Özlem Zengin: Kadın hakları pazarlık konusu olamaz
tv100 ekranında her pazar yayınlanan Pınar Işık Ardor'un sunduğu Pazar Siyaseti'ne bu hafta Özlem Zengin konuk oldu. Cumhur İttifakı'na Yeniden Refah ve HÜDAPAR'ın katılımıyla kadın haklarının tartışılmasıyla ilgili Zengin, "Kadın hakları pazarlık konusu olmaz" dedi.
tv100 ekranında her pazar yayınlanan Pınar Işık Ardor'un sunduğu Pazar Siyaseti'ne bu hafta AK Parti İstanbul Milletvekili Avukat Özlem Zengin katıldı.
Cumhurbaşkanlığı seçiminin iki tur oylamasını "Sayın Cumhurbaşkanımızın kazanacağından eminiz" diye değerlendiren Özlem Zengin, Yeniden Refah Partisi ve HÜDAPAR'ın Cumhur İttifakı'na katılımıyla başlayan kadın hakları tartışmalarıyla ilgili de konuştu:
"Kadın konusunda da muhalefetin yanıldığı kanaatindeyim.
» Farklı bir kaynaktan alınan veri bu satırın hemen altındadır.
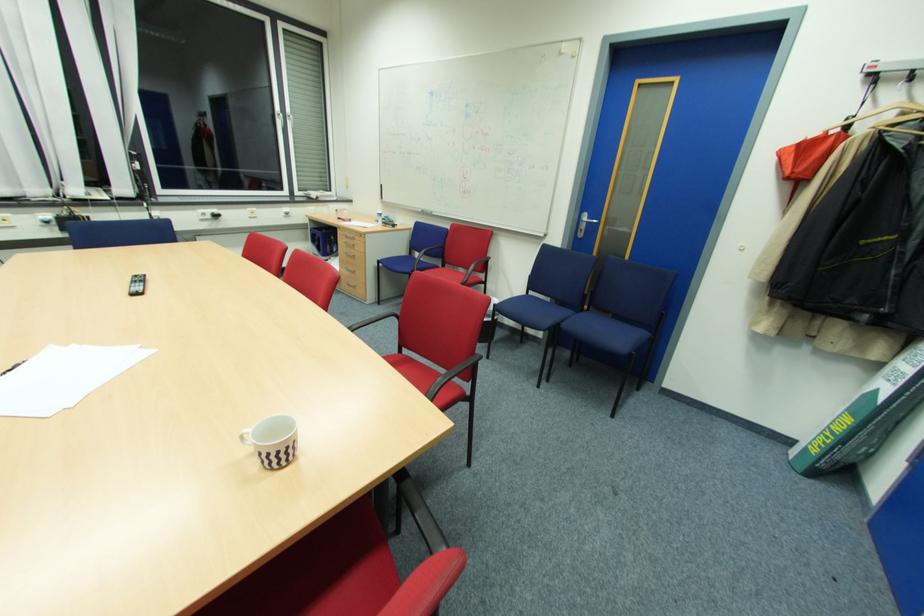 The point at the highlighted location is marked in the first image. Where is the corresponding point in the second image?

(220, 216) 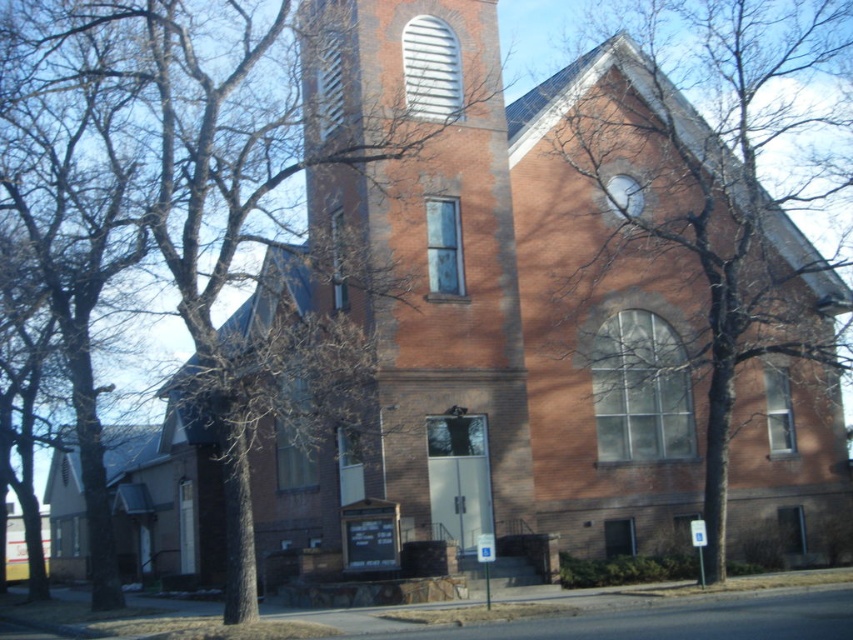 You are a visitor to the church and want to take a photo that includes both the brown bark tree at upper left and the brown bark tree at right. Which tree should you position closer to the camera to ensure both are fully visible in the frame?

To ensure both the brown bark tree at upper left and the brown bark tree at right are fully visible in the frame, you should position the brown bark tree at upper left closer to the camera since it is smaller and might be farther away, requiring it to be nearer to appear adequately sized in the photo.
Mecliste ben Türkiye'nin ilk başörtülü grup başkan vekiliyim. Partimizde kadın grup başkan vekili olduğum için aynı zamanda kadın konusuna dair ne varsa tüm bunları da geçtiğimiz süre içinde ben çalıştım sonuç olarak. Şunu görmeleri lazım. Türkiye'de kadın hakları denince akla gelen ilk parti AK Parti. AK Parti ile beraber kadın haklarında muazzam ilerleme oldu. AK Parti'yi sanki kadın haklarının karşısında duran bir parti gibi konumlandırmaya kimsenin hakkı yok. AK Parti'yi kadın hakları konusunda kötü göstermeye hiç kimsenin hakkı yok. Kadın hakları AK Parti için pazarlık konusu olabilecek bir konu hiçbir zaman olmadı."
İşte Özlem Zengin'in açıklamaları....
"SAYIN CUMHURBAŞKANIMIZ AÇIK ARA FARKLA SEÇİMİ ALACAKTIR"
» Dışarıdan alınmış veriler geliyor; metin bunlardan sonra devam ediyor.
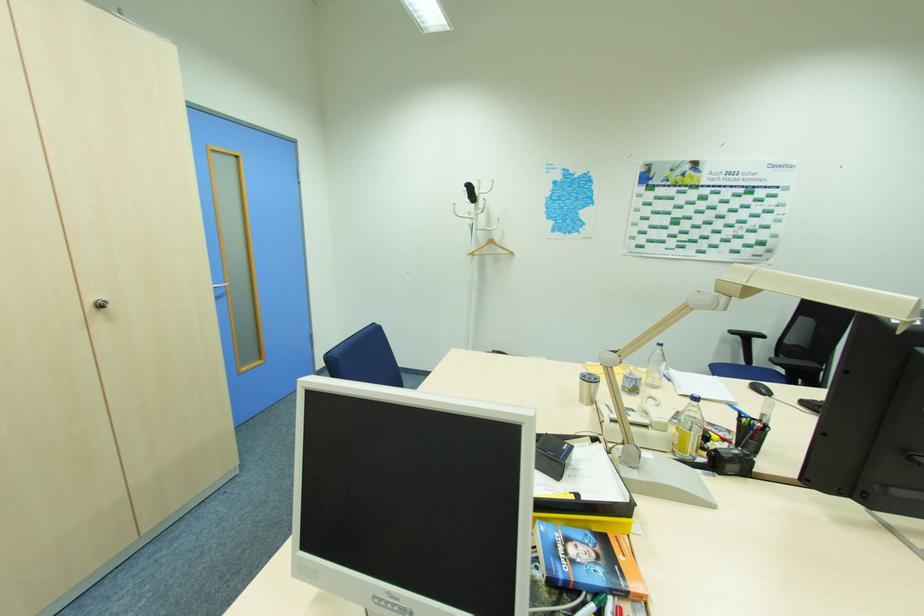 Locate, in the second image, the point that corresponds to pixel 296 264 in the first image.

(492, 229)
Bu değil Türkiye'nin dünyanın en merak edilen seçimlerinden bir tanesiydi. Müthiş bir başarı var. Hem Sayın Cumhurbaşkanımız hem de Cumhur İttifakı büyük bir başarıya imza attı. Çoğunluğu sağlamış oldu. Muhalefetin ortaya koyduğu bütün tezlerin yendiğini görüyoruz. Bu başarıyı küçültecek en ufak bir ifadeyi kabul etmiyor. Biz birinci İttifak ve birinci parti olacağız, Cumhurbaşkanımız birinci çıkacak demiştik. Öyle de oldu. Çok az bir farkla seçim ikinci tura kaldı. Çok büyük bir farkla, açık ara Sayın Cumhurbaşkanımız bu seçimi alacaktır.
"MUHALEFETİ DE İYİ OKUYORUZ"
Cumhur İttifakı'n bütününe baktığınızda bir oy kaybı yok. Partiler arası bir geçişkenlik var. Seçmenimiz İttifakımız içinde kaldı. Biz aynı zamanda muhalefeti de çok iyi okuyoruz. Bu seçimin muhalefet için dönüştürücü olacağını söylemiştim. Ortaya çıkan tablo muhalefetin değişmesi gerektiğini ortaya koydu. Değişeceklerdir.
"BÜYÜKŞEHİRLERDE KİRA MESELESİNİ AYRICA ELE ALMAMIZ LAZIM"
Türkiye'de oy vermek sizin kimliğinizin bir ifadesi anlamına geliyor. Evet, ekonomik sıkıntılara dair İstanbul'da çokça şey işittim. Mesela en çok kira ile ilgili sorunlar olduğunu dinledim. Buna bir çözüm üretmemiz gerekiyor. Burada hukuken yapılan şeyler vardı ama bunun da ötesinde kira meselesini büyükşehirlerde yaşayanlar için ayrıca ele almamız lazım. Çalışanlara kirayla ilgili başka alternatifler sunmamız gerekiyor. Bunu fark ediyorum. Kira meselesi önemli bir mesele. Nihayetinde ekonomi önemli bir mesele ama sandığa giderken birinci mesele değil. Kimlik meselesidir önemli olan. O nedenle seçimler önemli oluyor. Seçmen oy kullanmayı daha kendine dair bir mesele olarak algılıyor.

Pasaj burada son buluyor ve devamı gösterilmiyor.